Gorm-tea Entrees

Julie's Bowtie Pasta Chicken Casserole

We soon found that the five salads and two sandwiches that the tea room offered were not enough selection for the regulars who visited the tearoom. So that there would be something new each day, I decided to offer a casserole of the day, with the main ingredient being chicken.

I had about 12 chicken casserole recipes that had already been tested out at Patty's Tearoom but Julie Shipman, the culinary manager, was one of those young ladies who could open the cupboard door and put together a delightful meal. And of course, I was not going to discourage anyone who was creative, for although I loved to cook and entertain I always had to follow a recipe.

Julie developed over six new recipes over the course of the two years she was with us. The following is one that she developed and is still the one most asked for. In fact Gail, our current culinary manager, has on the calendar the days that she will prepare the casserole, so our guests can plan their lunch times with us.

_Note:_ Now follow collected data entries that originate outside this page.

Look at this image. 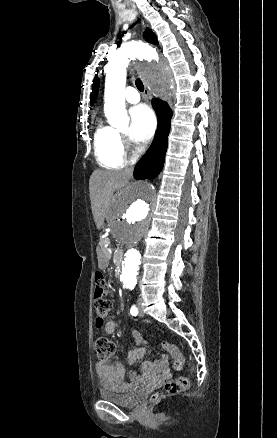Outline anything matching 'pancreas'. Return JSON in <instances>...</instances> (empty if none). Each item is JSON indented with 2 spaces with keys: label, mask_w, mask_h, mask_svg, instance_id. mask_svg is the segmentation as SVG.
<instances>
[{
  "label": "pancreas",
  "mask_w": 277,
  "mask_h": 438,
  "mask_svg": "<svg viewBox=\"0 0 277 438\" xmlns=\"http://www.w3.org/2000/svg\"><path fill=\"white\" fill-rule=\"evenodd\" d=\"M111 232L110 231H103L102 235L99 238V241L101 244L97 245V252L98 253H114L116 250V247L114 244H108L111 239Z\"/></svg>",
  "instance_id": "cf45deb5"
}]
</instances>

3 packages Lipton bowtie pasta with sauce 1 can mushrooms
4 cup diced cooked chicken 2 boxes stuffing mix
1 can mushroom soup
1 can cream of chicken soup

Prepare pasta as directed. Drain. Add can mushrooms and chicken, salt and pepper. If it is too thick, add milk and water. It needs to have liquid left in it when cooked. Take stuffing mix and spread dry, evenly in bottom of pan. Sprinkle seasoning packet over stuffing. Mix mushroom soup, chicken soup, one can water, pour over stuffing. Spread bowtie mixture over stuffing mixture. Cover with mozzarella cheese and parsley flakes. Bake 30 minutes 350°.